Pela primeira vez, a comercialização de cerca de 7 toneladas de castanha-da-amazônia produzidas por povos indígenas da Terra Indígena Rio Branco, em Rondônia, incluiu um pagamento adicional de 20% pelo serviço de conservação de uma área de aproximadamente 236 mil hectares de floresta. Embora o contrato não divulgue o valor total da venda, o bônus pode representar milhares de reais a mais para as comunidades, dependendo do preço negociado pela tonelada da castanha.
A remuneração extra foi incorporada à safra 2025/2026 por meio de uma parceria entre a Cooperativa dos Povos Indígenas do Rio Branco (Coopirb) e a empresa Castanhas Ouro Verde, dentro do projeto NewCast, coordenado pela Embrapa. O adicional corresponde ao pagamento por serviços ambientais (PSA), mecanismo que remunera comunidades pelo papel desempenhado na preservação da floresta, da biodiversidade e dos recursos naturais.
Sem a divulgação do valor comercial da tonelada, não é possível calcular com precisão quanto será pago às comunidades. Entretanto, considerando apenas uma referência de mercado, caso as 7 toneladas fossem comercializadas por R$ 10 mil, o bônus de 20% corresponderia a R$ 2 mil extras. Se a venda alcançasse R$ 100 mil, o pagamento adicional subiria para R$ 20 mil. Ou seja, o valor efetivo dependerá do contrato firmado entre as partes.
Além do ganho financeiro, o acordo representa um novo modelo de comercialização ao reconhecer economicamente a conservação ambiental realizada pelos povos indígenas. Os recursos adicionais serão administrados coletivamente pela cooperativa e poderão ser aplicados em infraestrutura, saúde, educação, fortalecimento cultural e melhorias na produção.

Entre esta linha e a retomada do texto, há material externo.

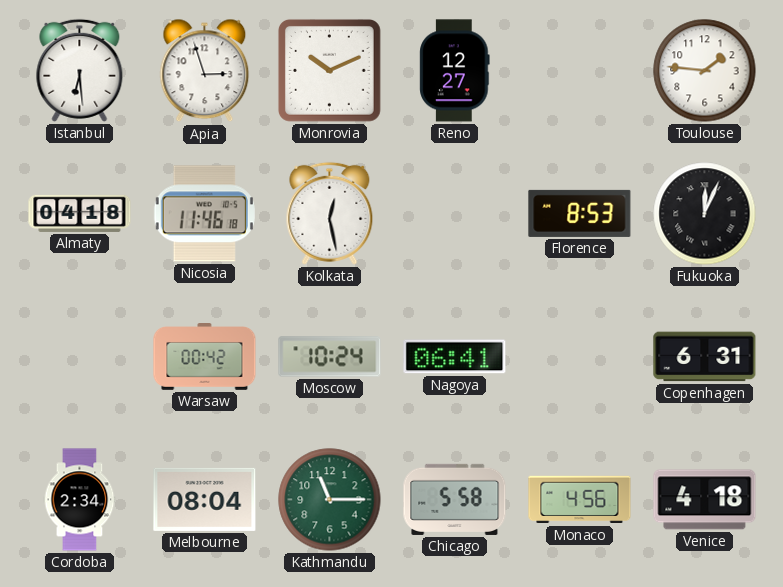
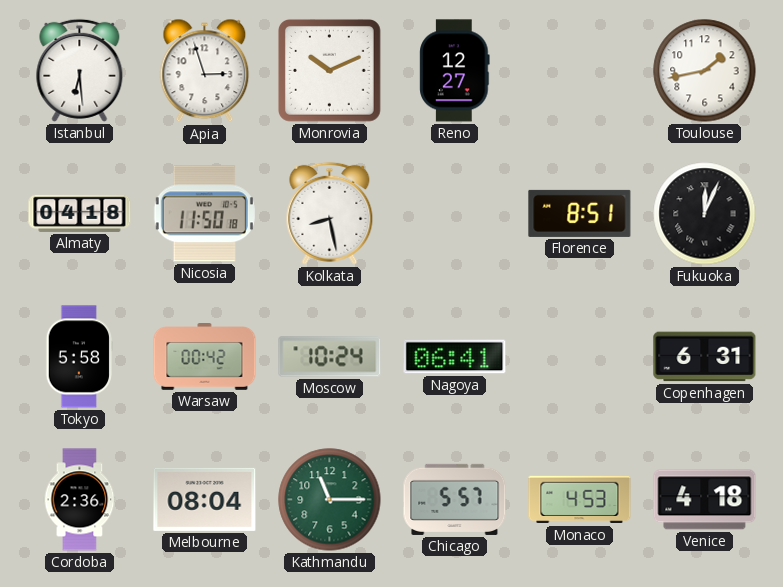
Toulouse: 1:46 -> 1:43
Nicosia: 11:46 -> 11:50
Kolkata: 12:28 -> 8:28
Florence: 8:53 -> 8:51
Tokyo: none -> 5:58
Cordoba: 2:34 -> 2:36
Chicago: 5:58 -> 5:57
Monaco: 4:56 -> 4:53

Outro fator que contribuiu para agregar valor ao produto foi a adoção das Boas Práticas para a Produção de Castanha-da-Amazônia, tecnologia desenvolvida pela Embrapa. As recomendações orientam desde a coleta até a secagem, armazenamento e transporte, reduzindo perdas e elevando a qualidade do produto ofertado ao mercado.
Segundo a pesquisadora Patrícia da Costa, da Embrapa Meio Ambiente e coordenadora do projeto NewCast, a experiência demonstra que a combinação entre inovação tecnológica, organização social e mecanismos de valorização econômica fortalece as cooperativas e amplia o reconhecimento pelos serviços ambientais prestados pelas comunidades.
A Embrapa também destaca que acompanha os povos Tupari e Aruá da Terra Indígena Rio Branco desde 2015, difundindo tecnologias para qualificar a produção e ampliar o acesso a mercados diferenciados. A iniciativa contou ainda com apoio da União Nacional das Cooperativas da Agricultura Familiar e Economia Solidária (Unicafes) nas negociações comerciais.
O projeto NewCast busca desenvolver soluções tecnológicas, organizacionais e comerciais para fortalecer a cadeia produtiva da castanha-da-amazônia. A experiência em Rondônia passa a ser uma referência por unir geração de renda, conservação ambiental e valorização dos conhecimentos tradicionais em um único modelo de negócios sustentável.